Controversy over Carson’s work pervades in Pittsburgh even today. DeMarco recently served as the director of the Rachel Carson Homestead in Springdale; she said that people were still telling her that her organization’s namesake was responsible for the crash of the steel industry.

“They looked at preserving the environment as the enemy of jobs,” DeMarco said. “The only way we are going to have a future is if we make decisions that support our life support systems first. The key thing that Rachel Carson gave us is our sense of obligation to the next generation; thinking in terms of the laws of nature, which are not negotiable, and living with them instead of having control over them.”

In her last days, she kept her illness hidden, but it was hidden from her too.

📸: A visit cancelation letter from Carson to Chatham’s president in 1964. Photo courtesy of Chatham archives.

Carson cited “arthritic difficulties” in a letter she sent to Eddy canceling a planned 1964 visit to Chatham. Sadly, her true ailment was much more serious.

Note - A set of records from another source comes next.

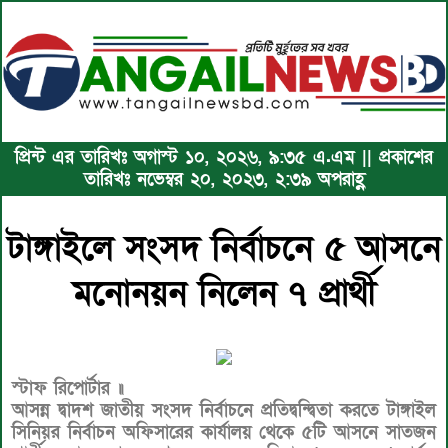
প্রিন্ট এর তারিখঃ অগাস্ট ১০, ২০২৬, ৯:৩৫ এ.এম || প্রকাশের
তারিখঃ নভেম্বর ২০, ২০২৩, ২:৩৯ অপরাহ্ণ
টাঙ্গাইলে সংসদ নির্বাচনে ৫ আসনে
মনোনয়ন নিলেন ৭ প্রার্থী
স্টাফ রিপোর্টার ॥
আসন্ন দ্বাদশ জাতীয় সংসদ নির্বাচনে প্রতিদ্বন্দ্বিতা করতে টাঙ্গাইল
সিনিয়র নির্বাচন অফিসারের কার্যালয় থেকে ৫টি আসনে সাতজন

Eddy wrote back, “There will be another day and another year when you can come to Chatham.”

But there wouldn’t be.

A year earlier in June 1963, Carson delivered a statement before Congress raising awareness of the environmental hazards of pesticides as well as their link to diseases like cancer. Below is an excerpt from her speech:

“The contamination of the environment with harmful substances is one of the major problems of modern life. The world of air and water and soil supports not only the hundreds of thousands of species of animals and plants, it supports man himself. In the past we have often chosen to ignore this fact. Now we are receiving sharp reminders that our heedless and destructive acts enter into the vast cycles of the earth and in time return to bring hazard to ourselves.”

Photographs taken during her speech show that Carson was wearing a wig to conceal her ill health. She had breast cancer, and was dying of the very disease she was fighting to prove could be traced back to these harmful chemicals.

But even she wasn’t aware how dire her diagnosis was. She’d previously had a breast tumor removed in 1950, and there was no further treatment suggested at the time.

“Because she was a woman and wasn’t married, her doctors wouldn’t talk to her about it,” DeMarco said. “She learned too late. She already had stage 4 metastatic cancer.”

Not only did Carson square off against the industrial economic powers of the time, but she had to fight medical professionals simply to learn the truth about her illness. But it’s not a mystery why she kept this information secret from the public — if the chemical industry found out, they would use her illness to question her scientific objectivity. In the hopes of manifesting a better tomorrow for others, she kept her own battles at bay.

And a better tomorrow did come: Because of Carson, generations of scientists, environmentalists, and writers were inspired to advocate for Mother Earth — much like Patricia DeMarco.

“I would like to see Pittsburgh recognize her ethic of care for the next generation. She was so inclusive in her love and understanding that we are all connected and our livelihood depends on the living Earth,” DeMarco said. “We have so much to learn from her.”